# Assunpink Lake (SJ Hawg Hunters) 6/21



## fish devil (Jun 25, 2014)

Tough day for most teams because of the 15" minimum. In the end Wade and Zeke opened a can of whoop azz on the field. They had 4 fish for 14.82 lbs. Shallow water was the key for bigger fish.
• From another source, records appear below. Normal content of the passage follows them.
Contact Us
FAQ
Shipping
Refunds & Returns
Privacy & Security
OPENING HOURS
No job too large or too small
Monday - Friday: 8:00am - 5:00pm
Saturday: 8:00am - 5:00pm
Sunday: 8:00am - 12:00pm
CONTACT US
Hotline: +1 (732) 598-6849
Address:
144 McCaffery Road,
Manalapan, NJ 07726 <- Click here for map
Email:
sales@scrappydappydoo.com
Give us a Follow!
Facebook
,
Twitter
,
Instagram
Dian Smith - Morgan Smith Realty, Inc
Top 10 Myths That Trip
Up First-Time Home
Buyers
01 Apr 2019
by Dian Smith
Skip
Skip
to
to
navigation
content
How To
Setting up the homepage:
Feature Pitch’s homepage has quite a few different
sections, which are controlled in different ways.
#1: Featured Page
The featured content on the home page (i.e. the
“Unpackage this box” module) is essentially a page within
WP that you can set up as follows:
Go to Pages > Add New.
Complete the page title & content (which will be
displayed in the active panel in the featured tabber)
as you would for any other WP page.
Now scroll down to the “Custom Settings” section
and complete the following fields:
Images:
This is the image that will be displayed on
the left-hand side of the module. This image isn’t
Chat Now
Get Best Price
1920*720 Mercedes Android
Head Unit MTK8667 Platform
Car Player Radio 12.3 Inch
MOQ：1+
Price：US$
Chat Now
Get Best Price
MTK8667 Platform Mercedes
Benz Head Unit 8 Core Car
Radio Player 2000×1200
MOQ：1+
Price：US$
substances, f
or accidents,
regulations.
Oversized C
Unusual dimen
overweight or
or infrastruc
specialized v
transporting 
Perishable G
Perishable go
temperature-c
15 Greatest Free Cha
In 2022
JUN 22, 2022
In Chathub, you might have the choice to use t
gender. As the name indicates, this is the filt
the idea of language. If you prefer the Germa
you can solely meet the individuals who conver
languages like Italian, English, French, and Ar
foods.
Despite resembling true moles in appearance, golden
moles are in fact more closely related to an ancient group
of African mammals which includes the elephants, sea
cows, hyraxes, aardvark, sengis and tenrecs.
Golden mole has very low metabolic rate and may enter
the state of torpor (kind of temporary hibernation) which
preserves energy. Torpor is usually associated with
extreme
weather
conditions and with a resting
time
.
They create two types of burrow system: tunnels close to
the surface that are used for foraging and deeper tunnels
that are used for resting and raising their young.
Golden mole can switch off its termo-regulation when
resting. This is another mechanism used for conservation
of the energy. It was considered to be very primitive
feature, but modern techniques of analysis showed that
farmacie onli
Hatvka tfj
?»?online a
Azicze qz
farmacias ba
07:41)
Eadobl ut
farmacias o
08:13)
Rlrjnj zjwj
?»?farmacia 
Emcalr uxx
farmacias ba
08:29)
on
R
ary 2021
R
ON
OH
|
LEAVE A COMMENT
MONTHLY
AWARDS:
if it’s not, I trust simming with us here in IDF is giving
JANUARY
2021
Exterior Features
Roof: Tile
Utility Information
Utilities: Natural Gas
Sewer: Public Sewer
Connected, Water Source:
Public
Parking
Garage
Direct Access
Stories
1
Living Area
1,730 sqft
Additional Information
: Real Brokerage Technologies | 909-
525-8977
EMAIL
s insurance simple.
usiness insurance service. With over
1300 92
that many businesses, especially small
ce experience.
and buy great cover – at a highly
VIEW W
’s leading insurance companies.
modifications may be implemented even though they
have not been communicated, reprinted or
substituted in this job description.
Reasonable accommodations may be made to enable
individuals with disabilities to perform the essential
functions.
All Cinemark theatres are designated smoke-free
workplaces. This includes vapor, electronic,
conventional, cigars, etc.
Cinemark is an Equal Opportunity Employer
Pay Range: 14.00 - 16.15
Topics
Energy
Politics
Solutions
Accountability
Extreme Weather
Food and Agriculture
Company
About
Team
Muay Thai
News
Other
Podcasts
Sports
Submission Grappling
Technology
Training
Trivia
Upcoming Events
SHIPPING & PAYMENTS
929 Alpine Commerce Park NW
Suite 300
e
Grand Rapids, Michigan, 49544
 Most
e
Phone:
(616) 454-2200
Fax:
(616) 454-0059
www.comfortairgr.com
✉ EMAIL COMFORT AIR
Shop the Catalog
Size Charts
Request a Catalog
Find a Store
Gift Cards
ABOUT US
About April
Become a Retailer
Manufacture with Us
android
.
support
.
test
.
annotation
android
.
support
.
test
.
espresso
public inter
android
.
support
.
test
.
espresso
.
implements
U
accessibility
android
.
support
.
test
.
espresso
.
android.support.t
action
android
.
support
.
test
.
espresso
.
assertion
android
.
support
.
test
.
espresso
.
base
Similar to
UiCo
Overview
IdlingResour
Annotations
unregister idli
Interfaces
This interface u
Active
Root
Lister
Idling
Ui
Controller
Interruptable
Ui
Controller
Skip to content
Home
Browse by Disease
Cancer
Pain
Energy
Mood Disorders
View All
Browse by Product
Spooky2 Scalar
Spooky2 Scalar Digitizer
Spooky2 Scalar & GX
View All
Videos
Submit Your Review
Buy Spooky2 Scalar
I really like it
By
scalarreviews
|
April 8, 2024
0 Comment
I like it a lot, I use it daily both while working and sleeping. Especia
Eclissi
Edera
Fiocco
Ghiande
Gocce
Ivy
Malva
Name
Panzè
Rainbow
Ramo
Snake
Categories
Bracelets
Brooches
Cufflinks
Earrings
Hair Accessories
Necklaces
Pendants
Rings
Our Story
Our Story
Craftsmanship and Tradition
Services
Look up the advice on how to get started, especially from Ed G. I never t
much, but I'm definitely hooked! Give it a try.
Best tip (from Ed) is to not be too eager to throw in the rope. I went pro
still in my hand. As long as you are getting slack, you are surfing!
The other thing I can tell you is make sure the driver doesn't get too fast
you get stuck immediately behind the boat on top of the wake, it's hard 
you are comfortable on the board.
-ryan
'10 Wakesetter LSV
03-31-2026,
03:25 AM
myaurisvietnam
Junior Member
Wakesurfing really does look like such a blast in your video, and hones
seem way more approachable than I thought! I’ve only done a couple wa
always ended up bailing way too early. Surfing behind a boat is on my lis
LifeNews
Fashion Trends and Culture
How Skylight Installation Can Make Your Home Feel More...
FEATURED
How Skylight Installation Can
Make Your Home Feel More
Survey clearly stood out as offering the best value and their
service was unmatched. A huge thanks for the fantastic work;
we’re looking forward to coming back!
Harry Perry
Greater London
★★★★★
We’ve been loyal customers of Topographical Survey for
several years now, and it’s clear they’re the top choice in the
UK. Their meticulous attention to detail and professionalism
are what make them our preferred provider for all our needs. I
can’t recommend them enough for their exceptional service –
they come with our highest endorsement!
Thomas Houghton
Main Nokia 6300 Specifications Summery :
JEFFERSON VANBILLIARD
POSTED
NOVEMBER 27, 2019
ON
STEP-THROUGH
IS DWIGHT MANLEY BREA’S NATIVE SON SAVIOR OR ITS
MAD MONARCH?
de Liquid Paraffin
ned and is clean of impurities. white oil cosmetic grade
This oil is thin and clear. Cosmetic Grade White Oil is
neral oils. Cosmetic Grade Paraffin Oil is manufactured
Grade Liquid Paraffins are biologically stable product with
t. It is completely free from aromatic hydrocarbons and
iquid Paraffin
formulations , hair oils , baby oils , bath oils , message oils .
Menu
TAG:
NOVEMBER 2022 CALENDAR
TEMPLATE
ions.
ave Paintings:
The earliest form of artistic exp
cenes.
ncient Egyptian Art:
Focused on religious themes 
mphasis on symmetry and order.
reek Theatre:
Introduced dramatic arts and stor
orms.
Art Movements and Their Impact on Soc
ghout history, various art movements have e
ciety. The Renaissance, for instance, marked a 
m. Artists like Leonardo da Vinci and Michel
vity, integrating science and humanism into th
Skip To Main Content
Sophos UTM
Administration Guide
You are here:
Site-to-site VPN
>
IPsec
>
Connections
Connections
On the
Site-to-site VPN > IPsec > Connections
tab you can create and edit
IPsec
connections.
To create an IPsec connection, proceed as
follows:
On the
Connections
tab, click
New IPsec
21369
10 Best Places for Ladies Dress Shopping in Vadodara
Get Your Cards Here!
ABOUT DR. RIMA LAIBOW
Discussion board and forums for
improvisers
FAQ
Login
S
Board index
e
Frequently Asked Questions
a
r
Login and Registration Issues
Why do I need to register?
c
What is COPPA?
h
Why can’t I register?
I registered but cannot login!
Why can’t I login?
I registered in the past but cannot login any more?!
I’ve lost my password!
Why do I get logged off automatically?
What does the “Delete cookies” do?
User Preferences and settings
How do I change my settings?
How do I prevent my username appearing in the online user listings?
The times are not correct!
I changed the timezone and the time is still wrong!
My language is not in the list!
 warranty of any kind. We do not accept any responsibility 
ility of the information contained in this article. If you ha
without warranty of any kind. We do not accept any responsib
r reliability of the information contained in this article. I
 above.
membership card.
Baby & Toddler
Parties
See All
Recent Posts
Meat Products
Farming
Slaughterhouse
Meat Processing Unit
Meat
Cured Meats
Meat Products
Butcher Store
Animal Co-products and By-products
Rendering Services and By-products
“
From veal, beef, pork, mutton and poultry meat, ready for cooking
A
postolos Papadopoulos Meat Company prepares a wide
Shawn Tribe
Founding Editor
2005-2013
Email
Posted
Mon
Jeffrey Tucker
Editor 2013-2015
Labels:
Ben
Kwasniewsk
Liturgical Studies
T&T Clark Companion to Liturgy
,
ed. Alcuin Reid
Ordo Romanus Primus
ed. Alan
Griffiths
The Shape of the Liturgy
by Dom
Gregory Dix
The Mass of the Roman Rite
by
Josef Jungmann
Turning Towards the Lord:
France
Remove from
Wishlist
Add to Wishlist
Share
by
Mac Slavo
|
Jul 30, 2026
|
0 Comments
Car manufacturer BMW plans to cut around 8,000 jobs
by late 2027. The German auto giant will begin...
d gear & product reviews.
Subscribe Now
The deeper parts coughed up a lot of shorts.

South Jersey Hawg Hunters
Date: 6/21/2014
Format: Six bass limit, 15 inch minimum.
Weather: Warm, mostly sunny, light breeze.

Results: 

1. Zellman/Schoonover Team (Zeke Zellman & Wade Schoonover)
Total Bass/Weight = 4 / 14.82 lbs Points = 25

2. Snyder/G.Lentz Team (Dennis Snyder & Greg Lentz)
Total Bass/Weight = 2 / 5.78 lbs Points = 9

3. Duckardt/O.Summers Team (Bill Duckardt & Orie Summers)
Total Bass/Weight = 1 / 3.98 lbs Points = 6

4. F.Lentz/Nemeth Team (Fred Lentz & Joe Nemeth)
Total Bass/Weight = 1 / 3.28 lbs Points =4

5. Oeser/Merlock Team (Chris Oeser & Ken Merlock)
Total Bass/Weight = 1 / 2.78 lbs Points = 3

6. Franchetta/Stubbins Team (Al Franchetta & Jenn Stubbins)
Total Bass/Weight = 1 / 2.45 lbs Points = 2

7. Bowen/Ridel Team (Scott Bowen & Bill Ridel)
Total Bass/Weight = 0 Points = 1

7. J.Miller/M.Miller Team (Jim Miller & Mark Edmeads)
Total Bass/Weight = 0 Points = 1

7. S.Summers/L.Summers Team (Sean Summers & Tyler Covely)
Total Bass/Weight = 0 Points = 1

Winning Lunker Weight - 5.70 lbs (Wade Schoonover)

Next Club Tournament: Rainbow Lake – Saturday, June 28, 5:30 AM to 11:30 AM. Five bass limit, 12” minimum length


----------